Cameroun : Quatre jours après la présidentielle, le pays toujours dans l’attente des résultats officiels
Quatre jours après le scrutin présidentiel du 12 octobre, le Cameroun demeure suspendu à l’annonce officielle des résultats. Alors que le président sortant Paul Biya brigue un huitième mandat à la tête de l’État, la tension monte dans le pays depuis la déclaration de victoire anticipée du candidat Issa Tchiroma Bakary, qui affirme avoir remporté l’élection. Une annonce aussitôt dénoncée par le gouvernement, qui évoque une « démarche conspirationniste« .
Le Conseil constitutionnel, seul organe habilité à proclamer les résultats, ne s’est pas encore prononcé. Ce silence alimente les spéculations et renforce un climat d’attente marqué par la défiance et la crispation.
Une victoire revendiquée, une réaction immédiate du pouvoir
Dès le lendemain du scrutin, Issa Tchiroma Bakary, ancien ministre devenu figure de l’opposition, a revendiqué sa victoire, s’appuyant sur des procès-verbaux collectés dans plusieurs bureaux de vote. Une démarche qui rappelle celle de Maurice Kamto en 2018, également autoproclamé vainqueur avant l’annonce des résultats officiels, ce qui lui avait valu plusieurs mois de détention.
Le ministre de l’Administration territoriale, Paul Atanga Nji, a rapidement réagi, condamnant une prise de parole « illégale » et « provoquante« , rappelant que seule la décision du Conseil constitutionnel fait foi.
Un climat de tension alimenté par les réseaux sociaux
Selon Jean-Bruno Tagne, journaliste et spécialiste des questions électorales au Cameroun, cette déclaration d’Issa Tchiroma n’a pas surpris : « L’attitude d’Issa Tchiroma était attendue, il a été pressé de le faire par la foule.
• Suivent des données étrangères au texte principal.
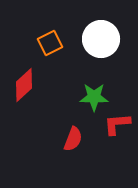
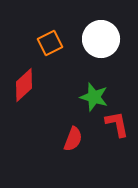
green star: rotated 16 degrees clockwise
red L-shape: rotated 84 degrees clockwise
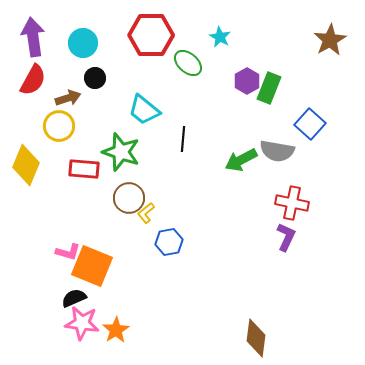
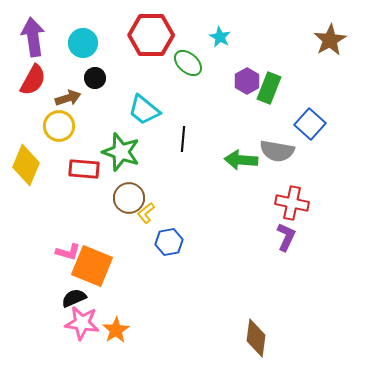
green arrow: rotated 32 degrees clockwise
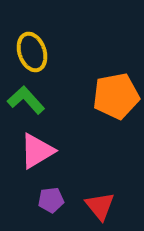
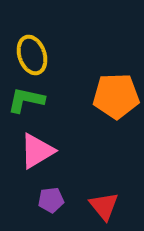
yellow ellipse: moved 3 px down
orange pentagon: rotated 9 degrees clockwise
green L-shape: rotated 36 degrees counterclockwise
red triangle: moved 4 px right
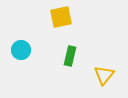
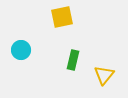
yellow square: moved 1 px right
green rectangle: moved 3 px right, 4 px down
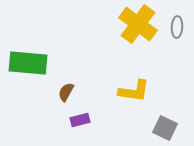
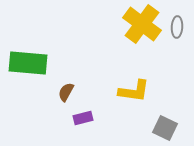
yellow cross: moved 4 px right
purple rectangle: moved 3 px right, 2 px up
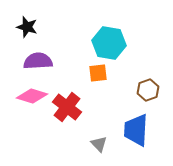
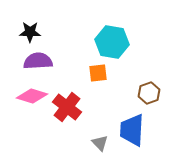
black star: moved 3 px right, 5 px down; rotated 15 degrees counterclockwise
cyan hexagon: moved 3 px right, 1 px up
brown hexagon: moved 1 px right, 3 px down
blue trapezoid: moved 4 px left
gray triangle: moved 1 px right, 1 px up
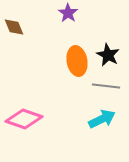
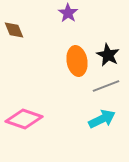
brown diamond: moved 3 px down
gray line: rotated 28 degrees counterclockwise
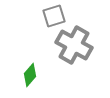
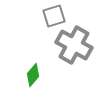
green diamond: moved 3 px right
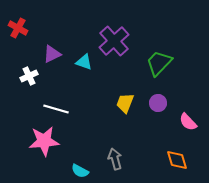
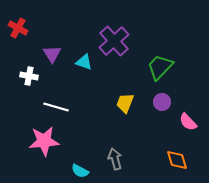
purple triangle: rotated 36 degrees counterclockwise
green trapezoid: moved 1 px right, 4 px down
white cross: rotated 36 degrees clockwise
purple circle: moved 4 px right, 1 px up
white line: moved 2 px up
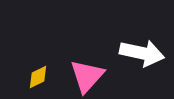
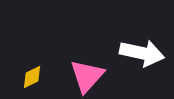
yellow diamond: moved 6 px left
Des vidéos issues des dépouillements montrent une nette avance pour lui dans certains bureaux, ce qui a renforcé sa conviction, partagée par beaucoup de Camerounais. »
Les réseaux sociaux ont joué un rôle central dans la diffusion d’extraits de dépouillements, souvent à l’avantage du candidat de l’opposition. Ces éléments, bien que non vérifiés officiellement, alimentent un sentiment populaire de victoire, difficile à contenir.
Des foules massives, une inquiétude croissante
Depuis dimanche, les rassemblements autour du domicile et du quartier général d’Issa Tchiroma ne faiblissent pas. Pour Jean-Bruno Tagne, ce phénomène illustre un profond désir de changement au sein de la population : « Les foules qui protègent Issa Tchiroma sont impressionnantes. Si elles se mobilisent pour défendre ce qu’elles considèrent comme une victoire, cela peut être très gênant pour le pouvoir. »
Cette mobilisation fait écho à une campagne électorale marquée par une forte affluence autour du candidat. Un élément que le gouvernement ne peut ignorer dans un contexte aussi inflammable.
L’ombre du passé et les incertitudes à venir
L’histoire récente du Cameroun rappelle que les revendications anticipées de victoire peuvent avoir des conséquences lourdes. En 2018, Maurice Kamto et plusieurs de ses partisans avaient été arrêtés après avoir contesté les résultats officiels. Certains sont encore détenus à ce jour.
Pour Jean-Bruno Tagne, cette situation s’inscrit dans un cycle plus large de défiance envers les processus électoraux : « Le pays reste prisonnier d’un cycle d’élections contestées, dont personne ne sait encore comment sortir. »
Une attente tendue avant l’annonce des résultats
La date exacte de l’annonce par le Conseil constitutionnel n’est pas encore connue, mais elle est attendue dans les prochains jours. En attendant, la tension reste palpable dans plusieurs villes du pays, et l’incertitude grandit.
Alors que le Cameroun retient son souffle, la classe politique, la société civile et la communauté internationale appellent au calme et au respect des procédures légales. La gestion des jours à venir sera déterminante pour la stabilité du pays et la crédibilité de ses institutions.